En termes de stratégie, le groupe veut investir sur ses marques phares, qui représentent 60 % de l’activité. Pas question d’accroître le segment des marques de distributeurs (MDD), qui représentent 39 % du chiffre d’affaires.

"Nous n'avons pas vocation à nous développer comme acteur de MDD"

"Notre business comporte des marques fortes. Nous n’avons pas vocation à nous développer comme acteur de MDD", justifie le directeur général. Le dirigeant veut offrir différentes solutions de repas, en répondant notamment au besoin de snacking avec des formats mini et des offres "petite faim" à moins d’un euro, ou encore en lançant la marque Cassegrain dans les linéaires du frais en mars prochain. Son ambition ? "Réveiller les bénéfices de nos produits", et revitaliser et moderniser les conserves. Car si la conserve est une activité "résiliente" qui représente près de la moitié du chiffre d’affaires (47 %), elle fait pourtant partie des "derniers rayons où les gens vont dans un supermarché", constate le directeur général.

Un focus sur l’Amérique du Nord

Si les comptes ont été plombés par sa filiale américaine avec une dépréciation d’actifs sur place de 131 millions d’euros, Bonduelle mise beaucoup sur l’Amérique du Nord, qui représente 25 % de ses ventes. Le groupe va y introduire sa marque iconique du même nom, notamment en innovant sur le segment historique des lunchs bowls. "Il n’y a aucune raison que nous ne réussissions pas en Amérique du Nord, assure Xavier Unkovic qui avait été recruté en mai 2023 pour relancer le groupe sur ce marché.
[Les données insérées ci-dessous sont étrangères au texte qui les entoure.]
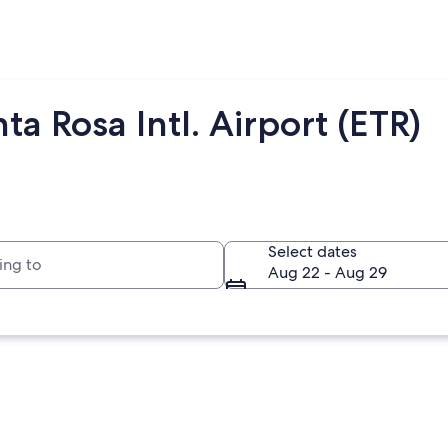
a Rosa Intl. Airport (ETR)
to
Select dates
Aug 22 - Aug 29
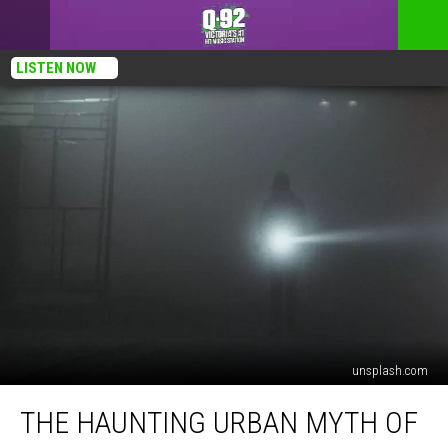
LISTEN NOW
unsplash.com
The
THE HAUNTING URBAN MYTH OF
Haunting
Urban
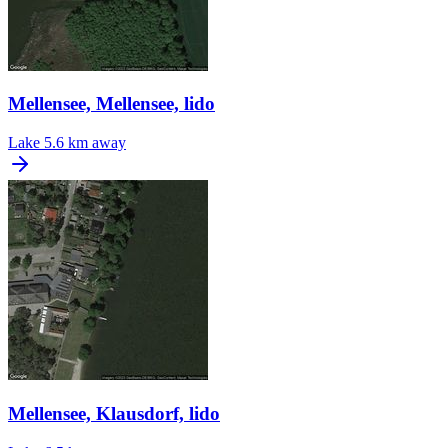
Mellensee, Mellensee, lido
Lake
5.6 km away
Mellensee, Klausdorf, lido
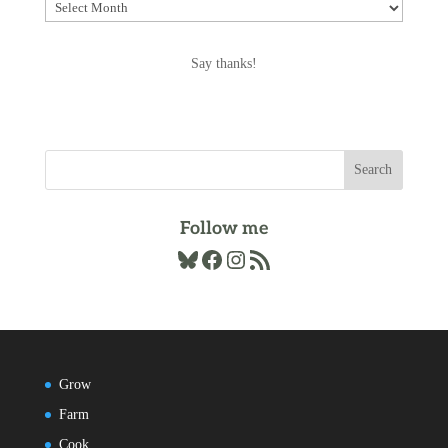
Explore
the
Archives
Say thanks!
Follow me
Bluesky
Facebook
Instagram
RSS Feed
Grow
Farm
Cook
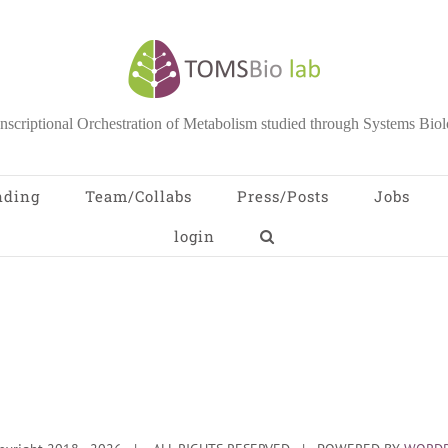
nscriptional Orchestration of Metabolism studied through Systems Bio
nding
Team/Collabs
Press/Posts
Jobs
login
Nous sommes très confiants". Et surtout, l’entreprise s’est donné les moyens de réussir. "On a une vraie stratégie de distribution et de différenciation", ajoute-t-il.

Souhaitant redevenir profitable sur le premier marché alimentaire mondial, Bonduelle a prévu de renforcer ses investissements publicitaires et marketing, en consacrant plus de 8 millions d’euros à ses marques Outre-Atlantique. Plutôt que "de faire des grandes campagnes télé ou dans la rue", le groupe veut "s’appuyer sur les fortes compétences des distributeurs en termes de géomarketing". Présent dans plus de 100 pays, Bonduelle entend accélérer partout et notamment "reprendre le leadership européen", la zone Europe représentant 65,7 % de l’activité.
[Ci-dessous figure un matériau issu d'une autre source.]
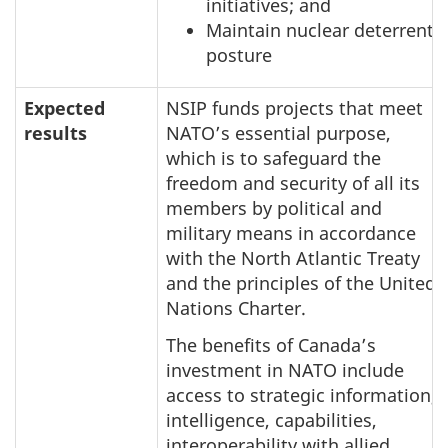
initiatives; and
Maintain nuclear deterrent
posture
Expected
NSIP funds projects that meet
results
NATO’s essential purpose,
which is to safeguard the
freedom and security of all its
members by political and
military means in accordance
with the North Atlantic Treaty
and the principles of the United
Nations Charter.
The benefits of Canada’s
investment in NATO include
access to strategic information,
intelligence, capabilities,
interoperability with allied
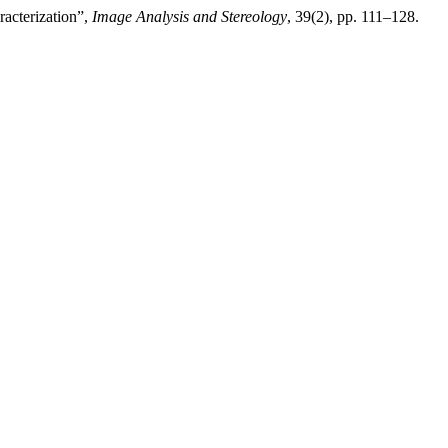
acterization”,
Image Analysis and Stereology
, 39(2), pp. 111–128.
Xavier Unkovic, nommé directeur général du groupe Bonduelle en juin 2022 — Photo : Groupe Bonduelle

Une certification B Corp en cours

Se félicitant d’être intrinsèquement vertueux, le groupe veut aller plus loin. Avec la mise en service en juin dernier d’une chaufferie biomasse de 6,7 MW dans son usine historique de Renescure, dans le Nord, l’industriel souhaite réduire de 38 % ses émissions de gaz à effet de serre d’ici 2035. Pour l’heure, ses émissions sont en retrait de - 13,8 %. Autre action, encourager l’agriculture régénératrice. 58 % des producteurs travaillant avec le groupe sont engagés dans cette démarche et l’objectif est d’atteindre les 80 % en 2030. Par ailleurs, l’industriel affiche depuis 2018 une ambition claire : être certifiée B Corp à 100 % d’ici 2025 pour apporter "une transparence aux consommateurs" et avoir "une crédibilité dans ce que l’on fait".
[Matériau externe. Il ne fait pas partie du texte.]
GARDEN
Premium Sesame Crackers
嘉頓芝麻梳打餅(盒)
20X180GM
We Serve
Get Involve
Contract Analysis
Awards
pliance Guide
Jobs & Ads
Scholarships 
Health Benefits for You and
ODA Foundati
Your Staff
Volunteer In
Pour l’heure, 80 % du chiffre d’affaires du groupe est labellisé, avec l’obtention de la certification internationale B Corp TM dans neuf pays, reflétant la volonté du groupe de "devenir une entreprise attractive avec un impact social et environnemental reconnu par tous", souligne Xavier Unkovic. Le label, qui analyse "notre façon de travailler avec nos clients, nos fournisseurs et nos collaborateurs colle à notre démarche de progrès", se félicite Céline Barral, directrice de la stratégie, des marques et de l’impact du groupe. "Cela implique la collaboration de tous nos salariés", rappelle-t-elle.